What to work on: Every record that follows should be copied exactly. No picture belongs in the copy.

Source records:
# # # # #

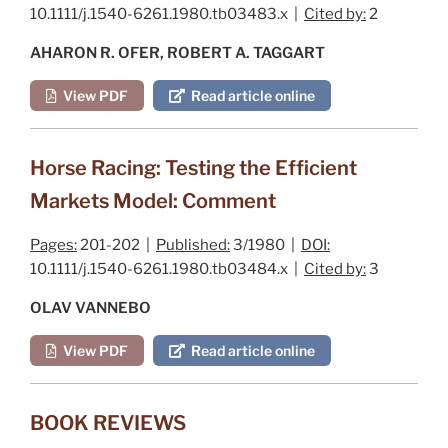
10.1111/j.1540-6261.1980.tb03483.x |
Cited by:
2
AHARON R. OFER, ROBERT A. TAGGART
View PDF
Read article online
Horse Racing: Testing the Efficient
Markets Model: Comment
Pages:
201-202 |
Published:
3/1980 |
DOI:
10.1111/j.1540-6261.1980.tb03484.x |
Cited by:
3
OLAV VANNEBO
View PDF
Read article online
BOOK REVIEWS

# # # # #

Response area:
10.1111/j.1540-6261.1980.tb03483.x |
Cited by:
2
AHARON R. OFER, ROBERT A. TAGGART
View PDF
Read article online
Horse Racing: Testing the Efficient
Markets Model: Comment
Pages:
201-202 |
Published:
3/1980 |
DOI:
10.1111/j.1540-6261.1980.tb03484.x |
Cited by:
3
OLAV VANNEBO
View PDF
Read article online
BOOK REVIEWS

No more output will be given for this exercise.